**To do:**
Begin your copy at the line that holds "2025-04-16 11:27:09" and carry it through the final line of the data, writing out each line exactly and omitting pictures.

**Exercise data:**
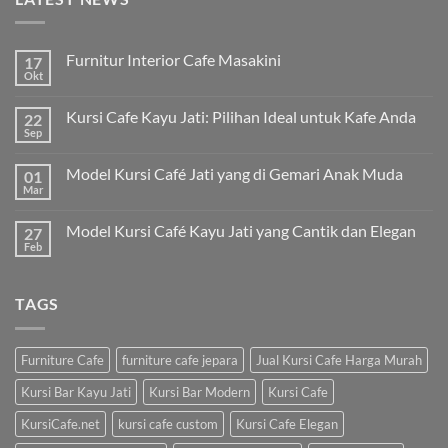
Furnitur Interior Cafe Masakini
17
Okt
Kursi Cafe Kayu Jati: Pilihan Ideal untuk Kafe Anda
22
Sep
Model Kursi Café Jati yang di Gemari Anak Muda
01
Mar
Model Kursi Café Kayu Jati yang Cantik dan Elegan
27
Feb
TAGS
Furniture Cafe
furniture cafe jepara
Jual Kursi Cafe Harga Murah
Kursi Bar Kayu Jati
Kursi Bar Modern
Kursi Cafe
KursiCafe.net
kursi cafe custom
Kursi Cafe Elegan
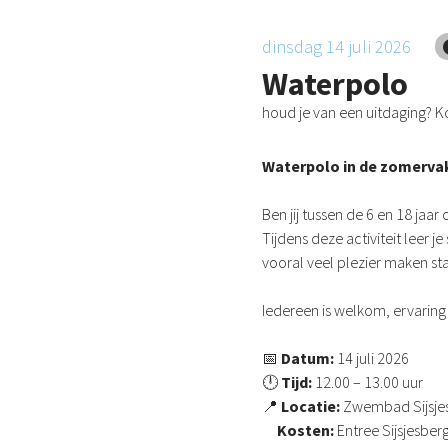
dinsdag 14 juli 2026
Waterpolo
houd je van een uitdaging?
Waterpolo in de zomerva
Ben jij tussen de 6 en 18 j
Tijdens deze activiteit leer
vooral veel plezier maken st
Iedereen is welkom, ervaring 
📅
Datum:
14 juli 2026
🕛
Tijd:
12.00 – 13.00 uur
📍
Locatie:
Zwembad Sijsjes
Kosten:
Entree Sijsjesber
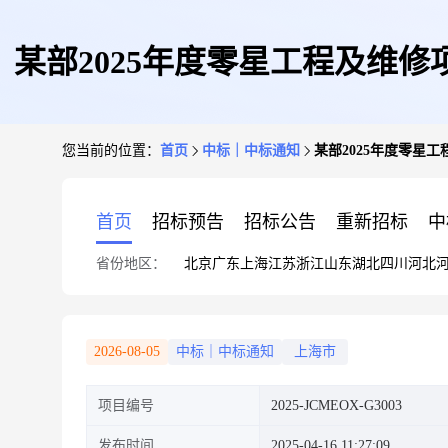
某部2025年度零星工程及维修项目
您当前的位置：
首页
中标｜中标通知
某部2025年度零星工程
首页
招标预告
招标公告
重新招标
中
省份地区：
北京
广东
上海
江苏
浙江
山东
湖北
四川
河北
2026-08-05
中标｜中标通知
上海市
项目编号
2025-JCMEOX-G3003
发布时间
2025-04-16 11:27:09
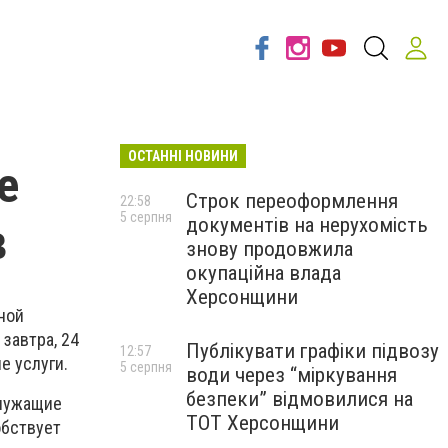
ОСТАННІ НОВИНИ
е
Строк переоформлення
22:58
5 серпня
документів на нерухомість
в
знову продовжила
окупаційна влада
Херсонщини
ной
завтра, 24
Публікувати графіки підвозу
12:57
е услуги.
5 серпня
води через “міркування
безпеки” відмовилися на
служащие
ТОТ Херсонщини
обствует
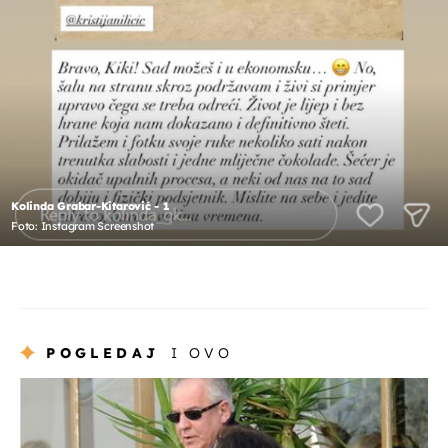
Kolinda Grabar-Kitarović - 1
Foto: Instagram Screenshot
POGLEDAJ
I OVO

**Response box:**
2025-04-16 11:27:09
ОСТАННІ НОВИНИ
е
Строк переоформлення
22:58
5 серпня
документів на нерухомість
в
знову продовжила
окупаційна влада
Херсонщини
ной
завтра, 24
Публікувати графіки підвозу
12:57
е услуги.
5 серпня
води через “міркування
безпеки” відмовилися на
служащие
ТОТ Херсонщини
обствует
Kolinda Grabar-Kitarović - 1
Foto: Instagram Screenshot
POGLEDAJ
I OVO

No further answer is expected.